The great debate: Is the agency model broken?

And what about the client model?

NEW YORK: The agency and client models are broken because of two "seismic" changes over the years: the procurement takeover and media and social explosion, said Michael Farmer, chairman and CEO of Farmer & Company.

Farmer, who spoke at the PRWeek Conference on Wednesday in New York, explained that procurement has caused fees to decline, so agencies have to do more for clients with fewer staffers.

The author of Madison Avenue Manslaughter added that media and social media are infinite, so "no one or everybody is an expert," which makes it more difficult for agency partners to prove their expertise to clients.

One of the biggest challenges when it comes to communications and corporate marketing is "defending your spend," explained Patrick Van de Wille, CCO of InterDigital.

He said talking about measurement can seem like a "self-justifying" tool when discussing tweets or impressions with people who look after ROI and other solid metrics. The PR side of the business can rarely make the argument to the finance team to expand what they’re doing, added Van de Wille.

However, Andy Pray, founder of Praytell, said he doesn’t think the agency model is broken, but it does have "hundreds of fractures."

"As an industry, we have to work together to do more," he said, particularly when it comes to talent.

He said the PR industry has to break down silos between sectors such as social, PR, and paid to have a more integrated model, and PR pros have to be trained in everything.

Van de Wille said the PR industry used to be a "catch-all for misfits," with industry execs having backgrounds in different businesses, but something has been lost along the way. Many young PR pros today have degrees in communications rather than areas such as business, journalism, or film, he said.

Pray said his agency recently hired an executive from PepsiCo who understands business and brand-speak, which has been very valuable for the firm.

On the brand side, Farmer said the client model is broken, too, with many companies hiring dozens of agencies with the result being only a small percentage of their voices being heard.

Despite all of the challenges, Pray said now is the best time to be in PR because the industry can own content. He said that firms have to find a "balance of strategy and scrappiness," rather than just offering cheaper options than advertising counterparts.

In a separate panel during the PRWeek Conference, Richard Edelman, CEO and president of Edelman, talked about how PR agencies have to aspire to do more than measuring content. He said they have to go up against advertising, digital, and media buying agencies in order to evolve in the modern communications mix.

"PR has been the tail of the dog," said Edelman, adding that the comms industry has to flip the thinking that ad agencies steer strategy.

Matthew McCarthy, senior director of Unilever’s Axe and men’s grooming brands, said Unilever does integration with various media, such as Degree’s partnership with Fox’s So You Think You Can Dance.

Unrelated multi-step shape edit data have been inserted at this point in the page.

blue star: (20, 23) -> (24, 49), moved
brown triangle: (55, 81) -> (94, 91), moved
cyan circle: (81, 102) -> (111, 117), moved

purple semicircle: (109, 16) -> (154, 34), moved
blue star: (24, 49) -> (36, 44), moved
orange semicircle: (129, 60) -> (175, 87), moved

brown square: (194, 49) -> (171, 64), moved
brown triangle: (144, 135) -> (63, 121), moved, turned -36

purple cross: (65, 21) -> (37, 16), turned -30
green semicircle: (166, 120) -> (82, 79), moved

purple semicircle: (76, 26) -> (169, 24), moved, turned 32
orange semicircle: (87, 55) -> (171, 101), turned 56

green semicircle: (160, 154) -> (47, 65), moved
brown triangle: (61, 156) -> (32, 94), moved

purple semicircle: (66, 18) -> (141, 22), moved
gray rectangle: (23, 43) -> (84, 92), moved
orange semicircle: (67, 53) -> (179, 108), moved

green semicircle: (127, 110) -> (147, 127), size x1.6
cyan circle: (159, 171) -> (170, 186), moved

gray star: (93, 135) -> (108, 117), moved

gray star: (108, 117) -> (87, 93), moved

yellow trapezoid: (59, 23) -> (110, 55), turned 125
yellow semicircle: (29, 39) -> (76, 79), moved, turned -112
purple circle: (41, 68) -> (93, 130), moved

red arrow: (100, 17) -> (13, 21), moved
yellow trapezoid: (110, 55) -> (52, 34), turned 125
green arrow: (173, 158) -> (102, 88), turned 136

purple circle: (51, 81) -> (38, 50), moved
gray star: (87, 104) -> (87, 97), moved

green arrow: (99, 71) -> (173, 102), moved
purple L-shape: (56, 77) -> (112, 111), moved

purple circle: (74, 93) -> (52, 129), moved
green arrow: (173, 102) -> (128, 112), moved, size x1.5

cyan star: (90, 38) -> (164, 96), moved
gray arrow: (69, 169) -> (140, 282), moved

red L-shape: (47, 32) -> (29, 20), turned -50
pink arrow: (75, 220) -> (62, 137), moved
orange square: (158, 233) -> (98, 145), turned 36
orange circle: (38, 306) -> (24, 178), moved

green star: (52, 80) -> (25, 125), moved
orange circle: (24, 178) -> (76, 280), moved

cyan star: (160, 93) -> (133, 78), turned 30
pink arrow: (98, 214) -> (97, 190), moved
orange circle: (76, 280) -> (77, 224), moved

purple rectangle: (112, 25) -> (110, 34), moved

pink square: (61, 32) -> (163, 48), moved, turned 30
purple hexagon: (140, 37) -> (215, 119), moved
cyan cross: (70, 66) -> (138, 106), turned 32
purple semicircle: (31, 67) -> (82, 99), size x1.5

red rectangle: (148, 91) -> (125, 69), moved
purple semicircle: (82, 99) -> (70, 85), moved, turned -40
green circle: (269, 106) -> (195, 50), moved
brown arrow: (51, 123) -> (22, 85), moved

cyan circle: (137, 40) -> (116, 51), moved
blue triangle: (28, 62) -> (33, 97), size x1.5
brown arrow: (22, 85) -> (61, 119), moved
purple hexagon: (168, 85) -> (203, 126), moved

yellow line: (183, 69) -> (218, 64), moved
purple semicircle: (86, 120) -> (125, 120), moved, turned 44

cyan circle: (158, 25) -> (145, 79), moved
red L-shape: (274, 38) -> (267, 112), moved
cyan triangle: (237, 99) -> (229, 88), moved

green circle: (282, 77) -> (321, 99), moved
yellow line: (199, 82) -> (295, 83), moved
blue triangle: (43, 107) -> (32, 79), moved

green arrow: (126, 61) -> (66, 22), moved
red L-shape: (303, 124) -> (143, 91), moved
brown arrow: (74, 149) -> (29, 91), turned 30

"We’re in the business of creating meaning for people, each other, and consumers," he said. "We’re all marketers."

He said the brand was able to gather a lot of data about what content resonated with fans and what didn’t throughout the season. However, McCarthy said, it’s a "misnomer that data is the answer" because it depends how a brand uses the data to determine its strategy.

Consumer engagement and data company Knotch looks at both the emotional impact and brand love or perception from a piece a content and the shares or time on pages, said Knotch cofounder and CEO Anda Gansca.

"Participation and emotional feedback" are key, she said.